Publication details for Dr Adetayo Kasim

Otava, M., Shkedy, Z., Lin, D., Göhlmann, H., Bijnens, L., Talloen, W. & Kasim, A. (2014). Dose–Response Modeling Under Simple Order Restrictions Using Bayesian Variable Selection Methods. Statistics in Biopharmaceutical Research 6(3): 252-262.

Author(s) from Durham

Abstract

Bayesian modeling of dose–response data offers the possibility to establish the relationship between a clinical or a genomic response and increasing doses of a therapeutic compound and to determine the nature of the relationship wherever it exists. In this article, we focus on an order-restricted one-way ANOVA model which can be used to test the null hypothesis of no dose effect against an ordered alternative.
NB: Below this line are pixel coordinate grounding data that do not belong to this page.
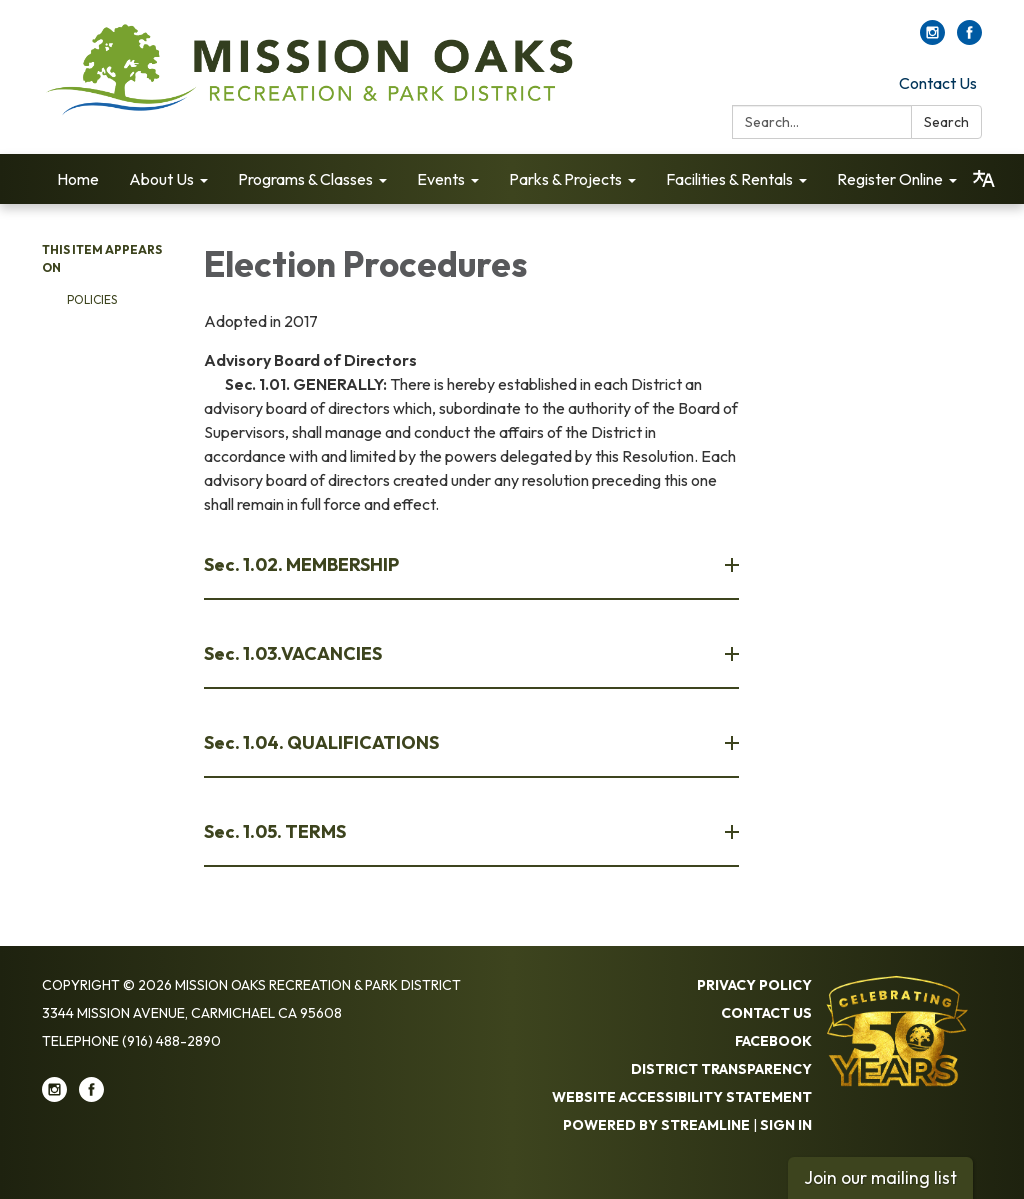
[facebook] (969, 39)
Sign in (786, 1125)
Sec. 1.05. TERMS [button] (276, 831)
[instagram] (932, 39)
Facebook (773, 1041)
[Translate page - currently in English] (984, 179)
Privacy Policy (754, 985)
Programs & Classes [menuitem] (305, 179)
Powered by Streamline (656, 1125)
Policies (92, 299)
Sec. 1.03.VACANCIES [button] (294, 653)
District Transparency (721, 1069)
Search (946, 122)
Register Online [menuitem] (890, 179)
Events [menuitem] (441, 179)
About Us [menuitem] (161, 179)
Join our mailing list (880, 1177)
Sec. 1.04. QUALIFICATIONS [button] (323, 742)
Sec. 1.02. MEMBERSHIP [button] (303, 564)
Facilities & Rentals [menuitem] (729, 179)
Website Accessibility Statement (682, 1097)
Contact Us (938, 83)
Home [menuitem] (78, 179)
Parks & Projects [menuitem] (565, 179)
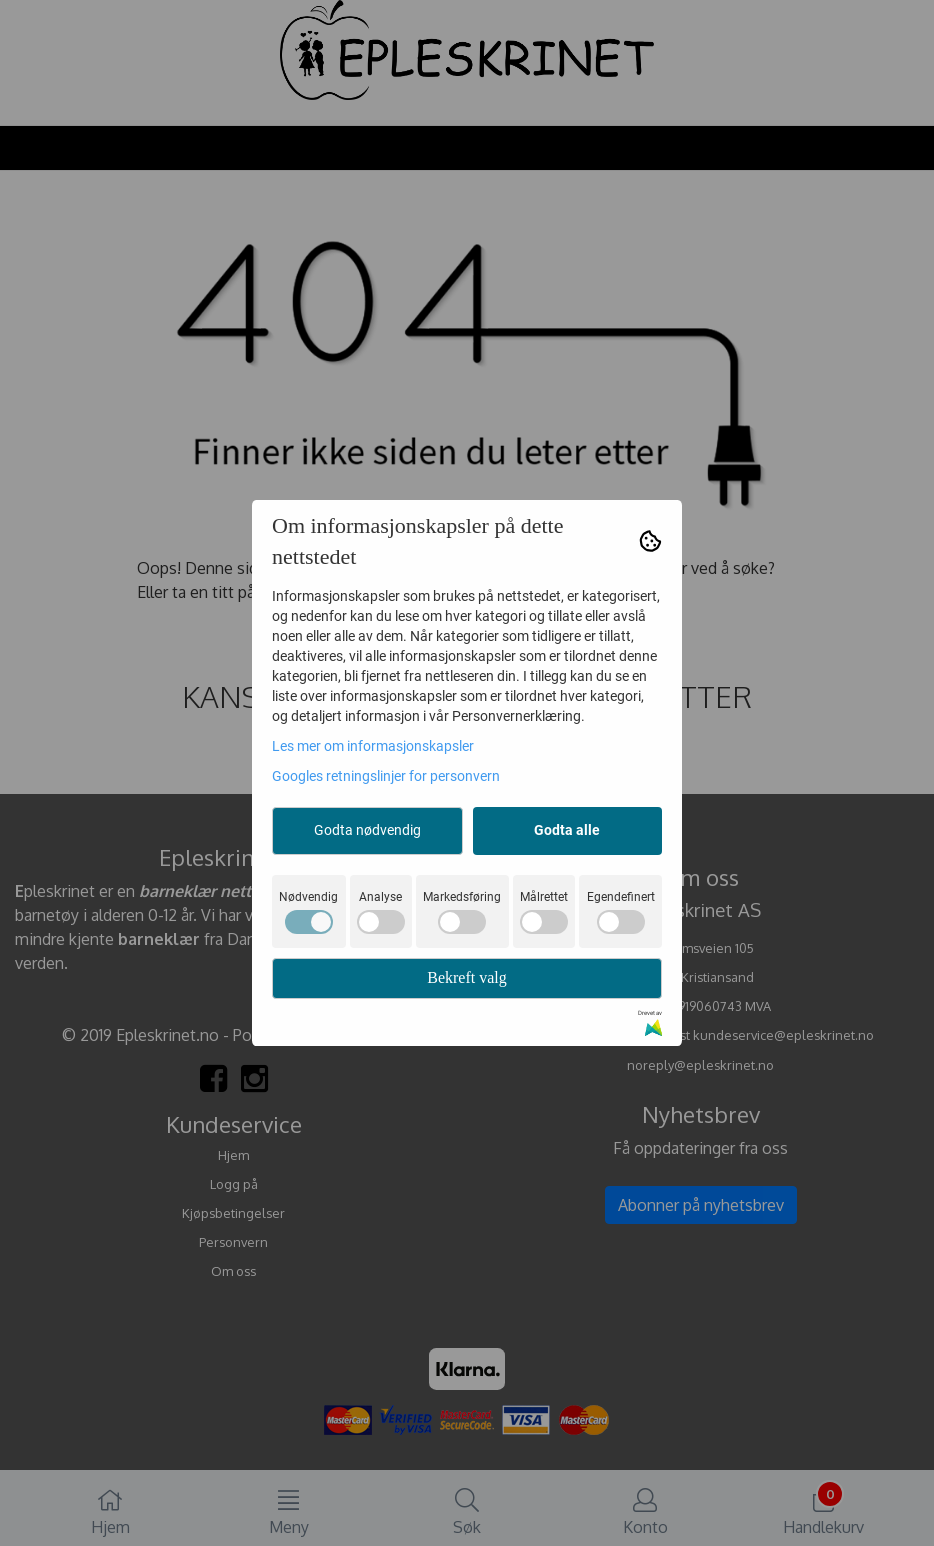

Within the framework of the dose–response modeling, a model uncertainty can be addressed using model averaging techniques. In this setting, the uncertainty is related to the number of all possible models that can be fitted to the data and should be taken into account for both inference and estimation. In this article, we propose an order-restricted Bayesian variable selection model that addresses the model uncertainty and can be used for both inference and estimation. The proposed method is applied to two case studies and is compared to the likelihood ratio test and the multiple contrast tests in both the analyses of the case studies and a simulation study. This article has online supplementary material.